Why do we always try (or, at least, talk about trying) to push ourselves, every single ride? Now, I know that with the New Year having just passed, many of you will have all sorts of resolutions like “I’ll hit that rock garden at least 50% faster than I did last time!” Maybe you’ll tell yourself that you’re not going to give up and walk up the hill that you always have trouble with. Shoot, you might even resolve to drink less beer so you don’t have to justify riding up all those hills! Just keep in mind, all of you, that if you’re turning your rides into work, they won’t be nearly as fulfilling as they once were.
|It’s like the mountain bike version of stopping to smell the roses!|
So here’s what you guys should try to remember, this year: every once in a while, it’s important to have an easy, relaxing, don’t-do-anything-dumb-but-also-don’t-try-to-push-your-limits kind of ride. Think of it as a way to recharge your proverbial batteries. You know that old saying “all work and no play makes Jack a dull boy”? It’s definitely true, in this instance.
Probably the only time I have actually not been excited to go for a ride was about day four of my two weeks of pre-race training. Every day I went out, I was pushing myself to the edge of my abilities and athleticism and, though I did wind up feeling like I had had fairly productive rides while driving home, they really didn’t have the same allure as my normal, “for fun” rides did. Now, granted, I definitely did get better because of those two weeks, but I don’t think I could think of a ride I enjoyed more than the one I went on immediately after the race – even though it was about three miles of nothing but double-track, it was relaxing and it was easy and it was entirely without a goal.

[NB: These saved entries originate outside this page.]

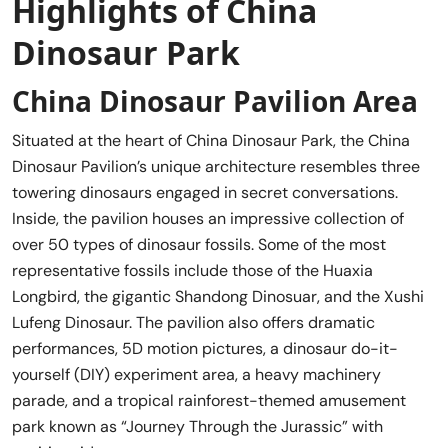
Highlights of China
Dinosaur Park
China Dinosaur Pavilion Area
Situated at the heart of China Dinosaur Park, the China
Dinosaur Pavilion’s unique architecture resembles three
towering dinosaurs engaged in secret conversations.
Inside, the pavilion houses an impressive collection of
over 50 types of dinosaur fossils. Some of the most
representative fossils include those of the Huaxia
Longbird, the gigantic Shandong Dinosuar, and the Xushi
Lufeng Dinosaur. The pavilion also offers dramatic
performances, 5D motion pictures, a dinosaur do-it-
yourself (DIY) experiment area, a heavy machinery
parade, and a tropical rainforest-themed amusement
park known as “Journey Through the Jurassic” with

It was fantastic.
Think about it, though – sure, one of the best parts of mountain biking is the excitement that comes from trying new trails, new lines on old trails, and new techniques. But how much fun can you *really* have, if you never take a day off to ride the easy trails, and remember what used to be difficult? I’m spending my Christmas time at my parents’ house on the beach and, as it turns out, flat sand is actually pretty nice after three years of riding in B.C. forests!
Admittedly it’s a bit late to be making any sort of resolutions, but you all should keep it in mind nonetheless. Sometimes, it’s a great idea to just take an easy day and relax. Don’t worry about nailing the rock garden you get stuck in, or climbing all 400 feet of that brutal hill, or getting every last iota of speed out of your downhill run. Take a break, take it easy, and remember why you started riding in the first place.